The Christmas spirit is one of kindness – feebly glimmering in an unkind world. Albert Schweitzer, from deep within his place of service in Africa, challenges us with these words, “all the kindness which a man puts out into the world works on the heart and thoughts of mankind, but we are so foolishly indifferent that we are never in earnest in the matter of kindness. We want to topple a great load over, and yet will not avail ourselves of a lever which would multiply our power a hundredfold.”
The Christmas Spirit is one of revolution too – the inner revolution of good-will and understanding – no matter how greatly we may have been injured – no matter how easily our hurt could be the spark for a conflagration of retaliation.
In 1936 when Hitler's re-armament program was moving into high gear, when Goering had pledged the German people to give up butter for guns, when the Nazi overlords had seduced the entire German people with the foul myth of Aryan and Germanic racial superiority, the late and famous author Franz Werfel, author of 40 Days of Musa Dagh and the Song of Bernadette, was booed off a platform in East Prussia when he pleaded with a group of inflamed students that their choice was not left or right – but above or below.
He wasn't trying to lure them with a promise of some far-off heaven. He was pointing out that there is a moral choice involved in either a right or left wing decision. He was saying that there are values that must be recognized in any system. These values concern freedom in all the areas we dream of, concern human dignity and decency and the right of a people to judge the truth – the additional dimensions.
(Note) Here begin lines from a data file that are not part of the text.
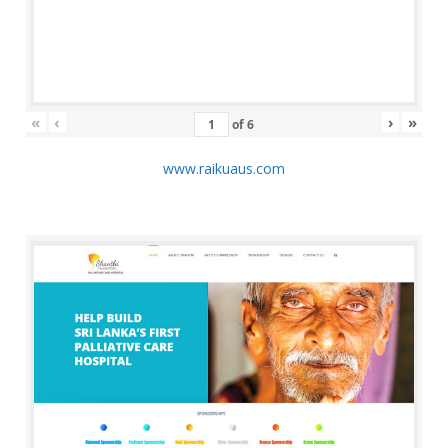
«
‹
›
»
of
6
www.raikuaus.com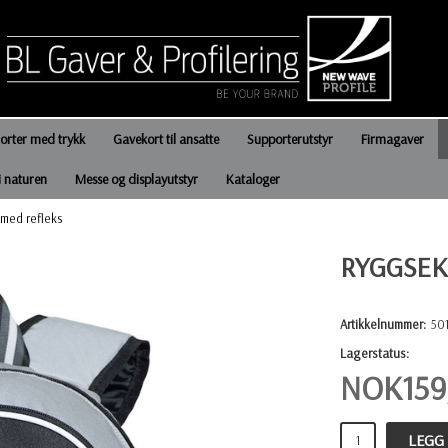
jorter med trykk
Gavekort til ansatte
Supporterutstyr
Firmagaver
i naturen
Messe og displayutstyr
Kataloger
med refleks
RYGGSEK
Artikkelnummer:
50
Lagerstatus:
NOK
159
LEGG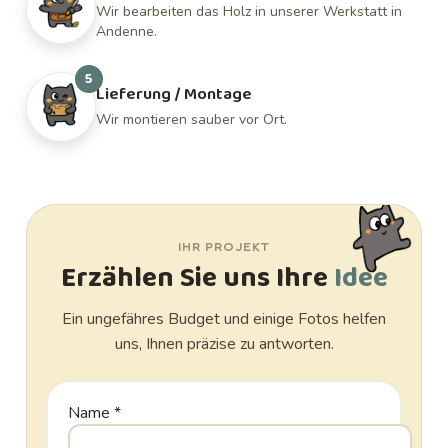
Wir bearbeiten das Holz in unserer Werkstatt in
Andenne.
5
Lieferung / Montage
Wir montieren sauber vor Ort.
IHR PROJEKT
Erzählen Sie uns Ihre
Idee
Ein ungefähres Budget und einige Fotos helfen
uns, Ihnen präzise zu antworten.
Name
*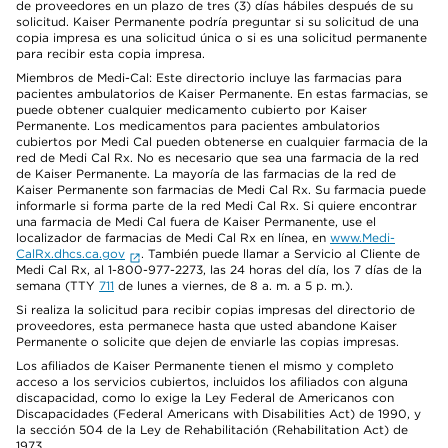
de proveedores en un plazo de tres (3) días hábiles después de su
solicitud. Kaiser Permanente podría preguntar si su solicitud de una
copia impresa es una solicitud única o si es una solicitud permanente
para recibir esta copia impresa.
Miembros de Medi-Cal: Este directorio incluye las farmacias para
pacientes ambulatorios de Kaiser Permanente. En estas farmacias, se
puede obtener cualquier medicamento cubierto por Kaiser
Permanente. Los medicamentos para pacientes ambulatorios
cubiertos por Medi Cal pueden obtenerse en cualquier farmacia de la
red de Medi Cal Rx. No es necesario que sea una farmacia de la red
de Kaiser Permanente. La mayoría de las farmacias de la red de
Kaiser Permanente son farmacias de Medi Cal Rx. Su farmacia puede
informarle si forma parte de la red Medi Cal Rx. Si quiere encontrar
una farmacia de Medi Cal fuera de Kaiser Permanente, use el
localizador de farmacias de Medi Cal Rx en línea, en
www.Medi-
CalRx.dhcs.ca.gov
. También puede llamar a Servicio al Cliente de
Medi Cal Rx, al 1-800-977-2273, las 24 horas del día, los 7 días de la
semana (TTY
711
de lunes a viernes, de 8 a. m. a 5 p. m.).
Si realiza la solicitud para recibir copias impresas del directorio de
proveedores, esta permanece hasta que usted abandone Kaiser
Permanente o solicite que dejen de enviarle las copias impresas.
Los afiliados de Kaiser Permanente tienen el mismo y completo
acceso a los servicios cubiertos, incluidos los afiliados con alguna
discapacidad, como lo exige la Ley Federal de Americanos con
Discapacidades (Federal Americans with Disabilities Act) de 1990, y
la sección 504 de la Ley de Rehabilitación (Rehabilitation Act) de
1973.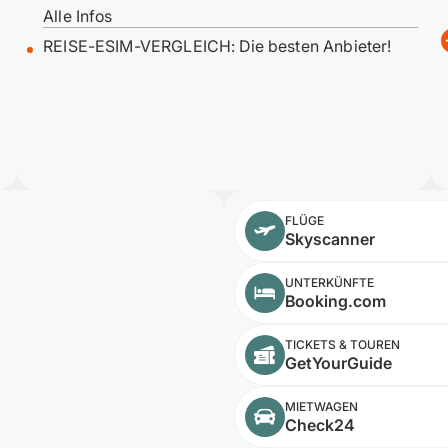
Alle Infos
REISE-ESIM-VERGLEICH: Die besten Anbieter!
FLÜGE
Skyscanner
UNTERKÜNFTE
Booking.com
TICKETS & TOUREN
GetYourGuide
MIETWAGEN
Check24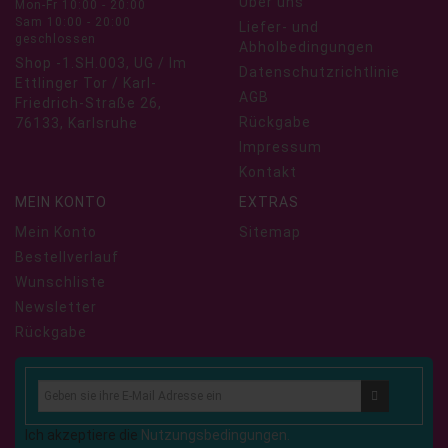
Über uns
Mon-Fr 10:00 - 20:00
Sam 10:00 - 20:00
Liefer- und
geschlossen
Abholbedingungen
Shop -1.SH.003, UG / Im
Datenschutzrichtlinie
Ettlinger Tor / Karl-
AGB
Friedrich-Straße 26,
Rückgabe
76133, Karlsruhe
Impressum
Kontakt
MEIN KONTO
EXTRAS
Mein Konto
Sitemap
Bestellverlauf
Wunschliste
Newsletter
Rückgabe
Ich akzeptiere die
Nutzungsbedingungen.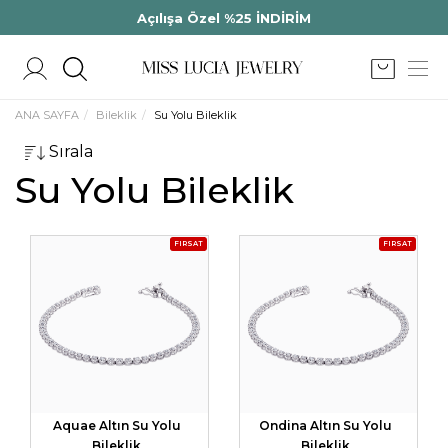
Açılışa Özel %25 İNDİRİM
ANA SAYFA
Bileklik
Su Yolu Bileklik
Sırala
Su Yolu Bileklik
FIRSAT
FIRSAT
Aquae Altın Su Yolu
Ondina Altın Su Yolu
Bileklik
Bileklik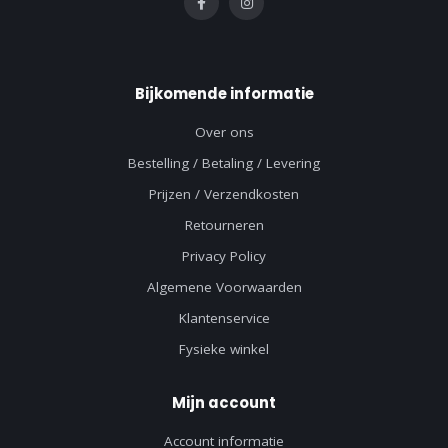
Bijkomende informatie
Over ons
Bestelling / Betaling / Levering
Prijzen / Verzendkosten
Retourneren
Privacy Policy
Algemene Voorwaarden
Klantenservice
Fysieke winkel
Mijn account
Account informatie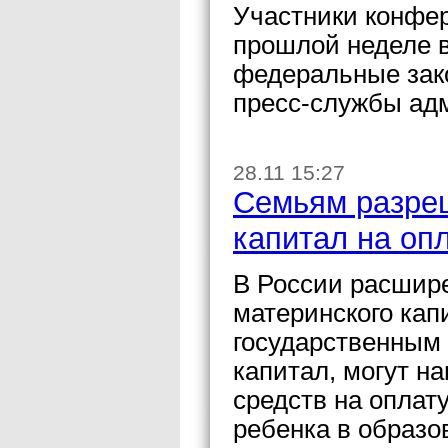
Участники конфе
прошлой неделе в
федеральные зак
пресс-службы ад
28.11 15:27
Семьям разреш
капитал на опл
В России расшир
материнского кап
государственным
капитал, могут на
средств на оплат
ребенка в образо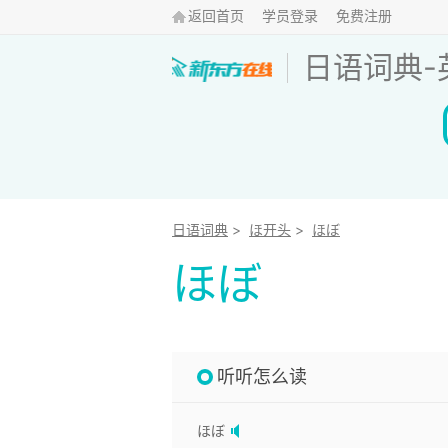
返回首页
学员登录
免费注册
日语词典
-
日语词典
>
ほ开头
>
ほぼ
ほぼ
听听怎么读
ほぼ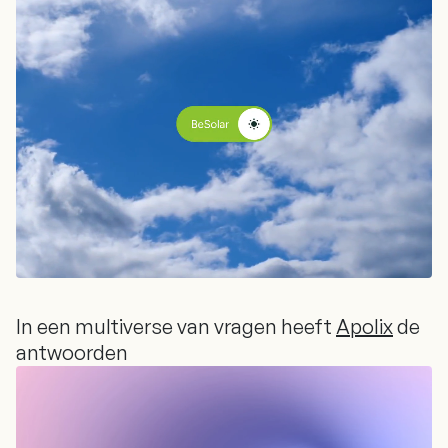
besparen
In een multiverse van vragen heeft
Apolix
de
antwoorden
In een multiverse van vragen heeft
Apolix
de
antwoorden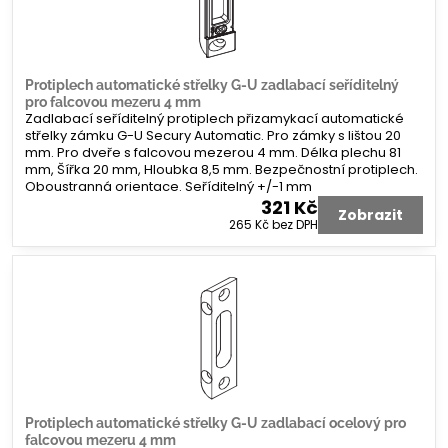
Protiplech automatické střelky G-U zadlabací seříditelný
pro falcovou mezeru 4 mm
Zadlabací seříditelný protiplech přizamykací automatické
střelky zámku G-U Secury Automatic. Pro zámky s lištou 20
mm. Pro dveře s falcovou mezerou 4 mm. Délka plechu 81
mm, Šířka 20 mm, Hloubka 8,5 mm. Bezpečnostní protiplech.
Oboustranná orientace. Seříditelný +/-1 mm
321 Kč
Zobrazit
265 Kč
bez DPH
Protiplech automatické střelky G-U zadlabací ocelový pro
falcovou mezeru 4 mm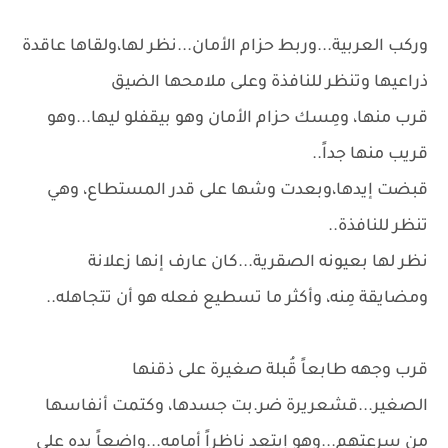
وركب العربية...وربط حزام الأمان...نظر لها،ولقاها عاقدة
ذراعيها وتنظر للنافذة وعلى ملامحها الضيق
قرب منها، ومِسك حزام الأمان وهو بيقفلو ليها...وهو
قريب منها جداً..
قبضت إيدها،وبعدت وشها على قدر المستطاع، وهي
تنظر للنافذة..
نظر لها بعيونه الصقرية...كان عارف إنها زعلانة
ومضايقة مِنه، وأكثر ما تسطيع فعله هو أن تتجاهله..
قرب وجهه طابعاً قُبلة صغيرة على ذقنها
الصغير...قشعريرة ضر.بت جسدها، وكتمت أنفاسها
من سرعتهم...وهو إبتعد ناظراً أمامه...واضعاً يده على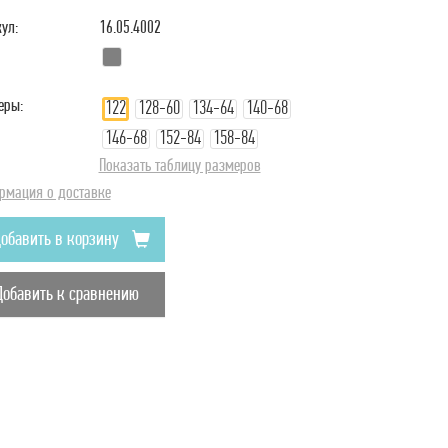
ул:
16.05.4002
еры:
122
128-60
134-64
140-68
146-68
152-84
158-84
Показать таблицу размеров
рмация о доставке
обавить в корзину
Добавить к сравнению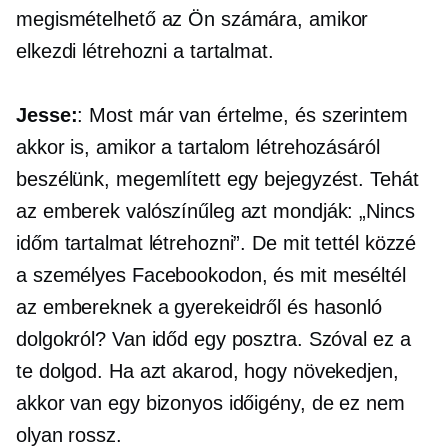
megismételhető az Ön számára, amikor
elkezdi létrehozni a tartalmat.
Jesse:
: Most már van értelme, és szerintem
akkor is, amikor a tartalom létrehozásáról
beszélünk, megemlített egy bejegyzést. Tehát
az emberek valószínűleg azt mondják: „Nincs
időm tartalmat létrehozni”. De mit tettél közzé
a személyes Facebookodon, és mit meséltél
az embereknek a gyerekeidről és hasonló
dolgokról? Van időd egy posztra. Szóval ez a
te dolgod. Ha azt akarod, hogy növekedjen,
akkor van egy bizonyos időigény, de ez nem
olyan rossz.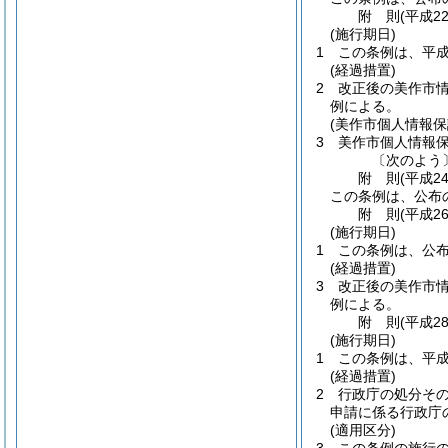
附
則
(平成2
(施行期日)
1
この条例は、平成
(経過措置)
2
改正後の美作市
例による。
(美作市個人情報保
3
美作市個人情報
〔次のよう
附
則
(平成2
この条例は、公布
附
則
(平成2
(施行期日)
1
この条例は、公
(経過措置)
3
改正後の美作市
例による。
附
則
(平成2
(施行期日)
1
この条例は、平成
(経過措置)
2
行政庁の処分そ
申請に係る行政庁
(適用区分)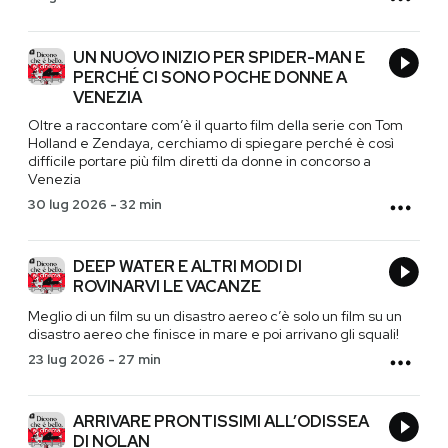
UN NUOVO INIZIO PER SPIDER-MAN E
PERCHÉ CI SONO POCHE DONNE A
VENEZIA
Oltre a raccontare com’è il quarto film della serie con Tom
Holland e Zendaya, cerchiamo di spiegare perché è così
difficile portare più film diretti da donne in concorso a
Venezia
30 lug 2026
-
32 min
DEEP WATER E ALTRI MODI DI
ROVINARVI LE VACANZE
Meglio di un film su un disastro aereo c’è solo un film su un
disastro aereo che finisce in mare e poi arrivano gli squali!
23 lug 2026
-
27 min
ARRIVARE PRONTISSIMI ALL’ODISSEA
DI NOLAN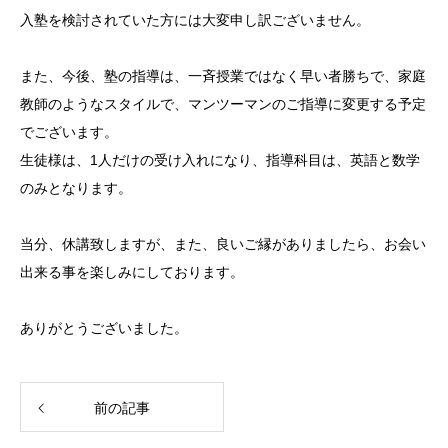
入塾を検討されていた方には大変申し訳ございません。
また、今後、塾の指導は、一斉授業ではなく早い者勝ちで、家庭
教師のようなスタイルで、マンツーマンのご指導に変更する予定
でございます。
生徒様は、1人だけの受け入れになり、指導科目は、英語と数学
のみとなります。
当分、休講致しますが、また、良いご縁がありましたら、お会い
出来る事を楽しみにしております。
ありがとうございました。
前の記事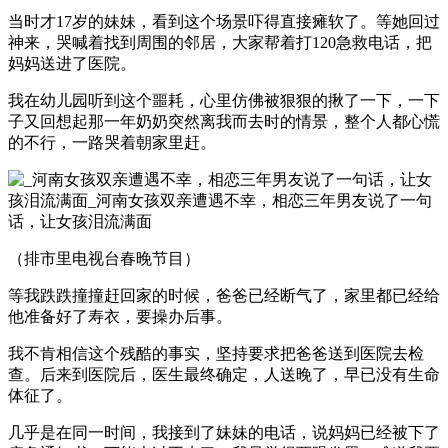
当时才17岁的妹妹，看到这个场景吓得直接瘫软了。等她回过
神来，哭喊着找到周围的邻居，大家帮着打120急救电话，把
妈妈送进了医院。
我在幼儿园听到这个噩耗，心里仿佛被狠狠的揪了一下，一下
子又回想起那一年奶奶突然离我而去时的情景，整个人都心慌
的不行，一路哭着朝家里赶。
（排市里电视台春晚节目）
等我跌跌撞撞赶回家的时候，爸爸已经断气了，家里都已经给
他准备好了寿衣，要操办后事。
我不肯相信这个残酷的事实，坚持要求把爸爸送到医院去检
查。后来到医院后，医生最终确定，人送晚了，早已没有生命
体征了。
几乎是在同一时间，我接到了妹妹的电话，说妈妈已经被下了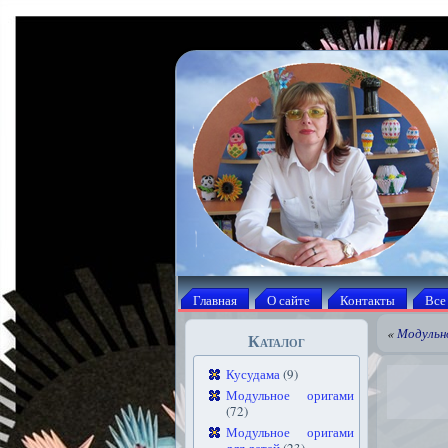
Главная
О сайте
Контакты
Все
«
Модульн
Каталог
Кусудама
(9)
Модульное оригами
(72)
Модульное оригами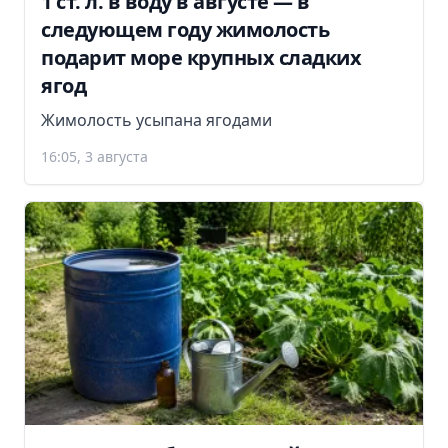
1 ст. л. в воду в августе — в
следующем году жимолость
подарит море крупных сладких
ягод
Жимолость усыпана ягодами
16:05, 3 августа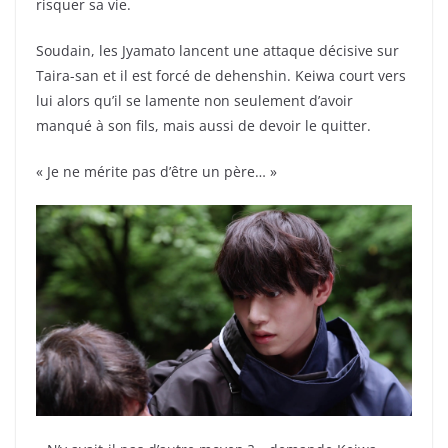
risquer sa vie.
Soudain, les Jyamato lancent une attaque décisive sur
Taira-san et il est forcé de dehenshin. Keiwa court vers
lui alors qu’il se lamente non seulement d’avoir
manqué à son fils, mais aussi de devoir le quitter.
« Je ne mérite pas d’être un père… »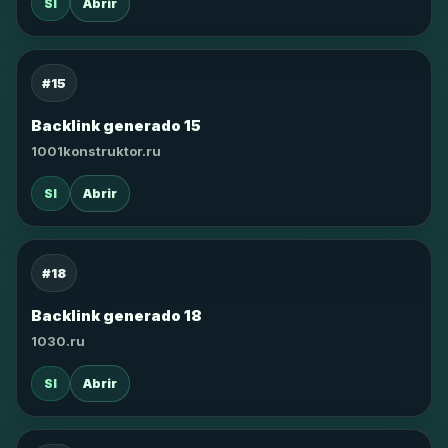
SI
Abrir
#15
Backlink generado 15
1001konstruktor.ru
SI
Abrir
#18
Backlink generado 18
1030.ru
SI
Abrir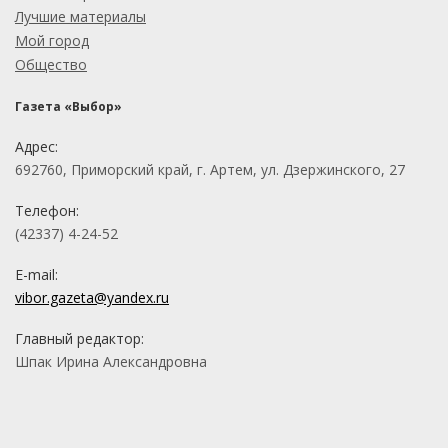
Лучшие материалы
Мой город
Общество
Газета «Выбор»
Адрес:
692760, Приморский край, г. Артем, ул. Дзержинского, 27
Телефон:
(42337) 4-24-52
E-mail:
vibor.gazeta@yandex.ru
Главный редактор:
Шпак Ирина Александровна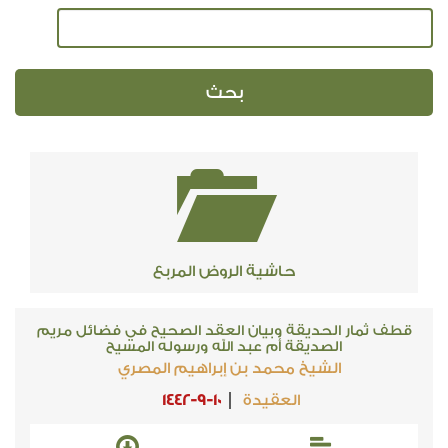
حاشية الروض المربع
قطف ثمار الحديقة وبيان العقد الصحيح في فضائل مريم
الصديقة أم عبد الله ورسوله المسيح
الشيخ محمد بن إبراهيم المصري
العقيدة
1442-9-10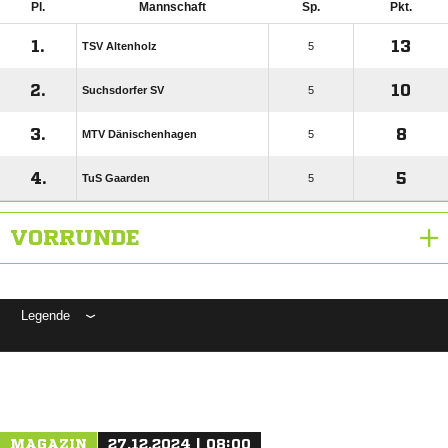
Pl.
Mannschaft
Sp.
Pkt.
1.
13
TSV Altenholz
5
2.
10
Suchsdorfer SV
5
3.
8
MTV Dänischenhagen
5
4.
5
TuS Gaarden
5
VORRUNDE
Legende
ANZEIGE
MAGAZIN
27.12.2024 | 08:00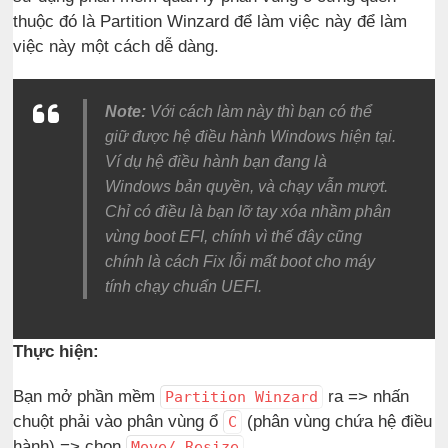
thuộc đó là Partition Winzard để làm việc này để làm
việc này một cách dễ dàng.
Note:
Với cách làm này thì bạn có thể
giữ được hệ điều hành Windows hiện tại.
Ví dụ hệ điều hành bạn đang là
Windows bản quyền, và chạy vẫn mượt.
Chỉ có điều là bạn lỡ tay xóa nhầm phân
vùng boot EFI, chính vì thế đây cũng
chính là cách Fix lỗi mất boot cho máy
tính chạy chuẩn UEFI.
Thực hiện:
Bạn mở phần mềm
ra => nhấn
Partition Winzard
chuột phải vào phân vùng ổ
(phân vùng chứa hệ điều
C
hành) => chọn
Move/ Resize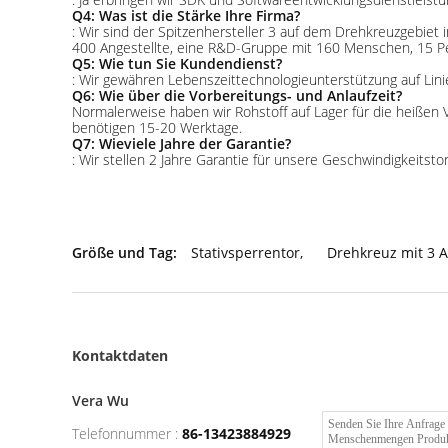
Q4: Was ist die Stärke Ihre Firma?
: Wir sind der Spitzenhersteller 3 auf dem Drehkreuzgebiet 
400 Angestellte, eine R&D-Gruppe mit 160 Menschen, 15 Pe
Q5: Wie tun Sie Kundendienst?
: Wir gewähren Lebenszeittechnologieunterstützung auf Linie
Q6: Wie über die Vorbereitungs- und Anlaufzeit?
Normalerweise haben wir Rohstoff auf Lager für die heiße
benötigen 15-20 Werktage.
Q7: Wieviele Jahre der Garantie?
: Wir stellen 2 Jahre Garantie für unsere Geschwindigkeitst
Größe und Tag:
Stativsperrentor
,
Drehkreuz mit 3 
Kontaktdaten
Vera Wu
Telefonnummer :
86-13423884929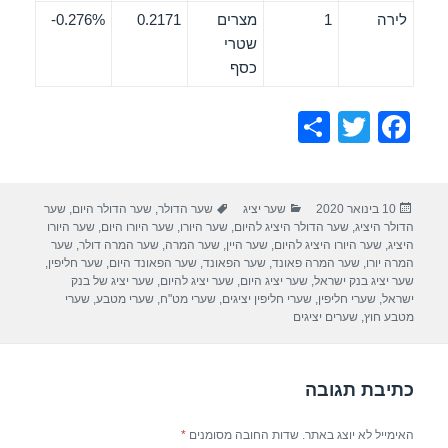
לירה
1
מצרים
0.2171
0.276%-
שטרי
כסף
S
T
F
h
wi
a
ar
tt
c
פורסם
קטגוריות
תגיות
10 בינואר 2020
שער יציג
שער הדולר
,
שער הדולר היום
,
שער
e
er
e
בתאריך
הדולר היציג
,
שער הדולר היציג להיום
,
שער היורו
,
שער היורו היום
,
שער היורו
b
היציג
,
שער היורו היציג להיום
,
שער היין
,
שער המרה
,
שער המרה דולר
,
שער
המרה יורו
,
שער המרה פאונד
,
שער הפאונד
,
שער הפאונד היום
,
שער חליפין
,
o
שער יציג בנק ישראל
,
שער יציג היום
,
שער יציג להיום
,
שער יציג של בנק
ישראל
,
שערי חליפין
,
שערי חליפין יציגים
,
שערי מט"ח
,
שערי מטבע
,
שערי
o
מטבע חוץ
,
שערים יציגים
k
כתיבת תגובה
האימייל לא יוצג באתר.
שדות החובה מסומנים
*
The story of Jesus and the woman of Samaria is one of those rare jewels of religious insight that we occasionally come upon in the gospel of John. The gospel of John is one that is largely theological rather than biographical or ethical. Its announced purpose is to promote an idea of Jesus as the pre-existent God. But here in the fourth chapter there are some profound implications for universal religion.
The Jews and the Samaritans hated each other – distrusted each other – even as nations do today. The Jews, from the time they campaigned against the pagan gods of the Canaanites, had insisted that God could be worshipped only in the temple at Jerusalem. The woman refers to this when she says, “our fathers worshipped in this mountain; and ye say (referring to the Hebrew doctrine) that in Jerusalem is the place where men ought to worship.”
But Jesus goes beyond the right and left of worship practices of that part of the Near East. He didn't defend Jerusalem or attack the Samaritan custom, he said, “the hour cometh and is now when the true worshippers shall worship the Father in spirit and in truth: for such doth the Father seek to be his worshippers. God is a spirit: and they that worship him in spirit and in truth.”
So if we are to make, someday, a reality out of the daring dream of “peace on earth and goodwill to men”, we must go beyond a mistaken compulsion making a choice between Jerusalem and Samaria or staking all on the “right” or the “left.” We must believe profoundly enough in the reality of the Christmas Spirit that wherever the directional signals of right or left may take us, we will achieve, maintain, and preserve as individuals, and as parliaments of man, the basic dignities which must become the property of all peoples or we most surely will all crash together: freedom from fear through goodwill and cooperation, freedom of religion, freedom of the press and of speech and the freedom to introduce our children to all that is best and noble in human history so that through wise and understanding moral ideals they may survive the conflict of ideologies of “right” and “left” which is now brutalizing our world.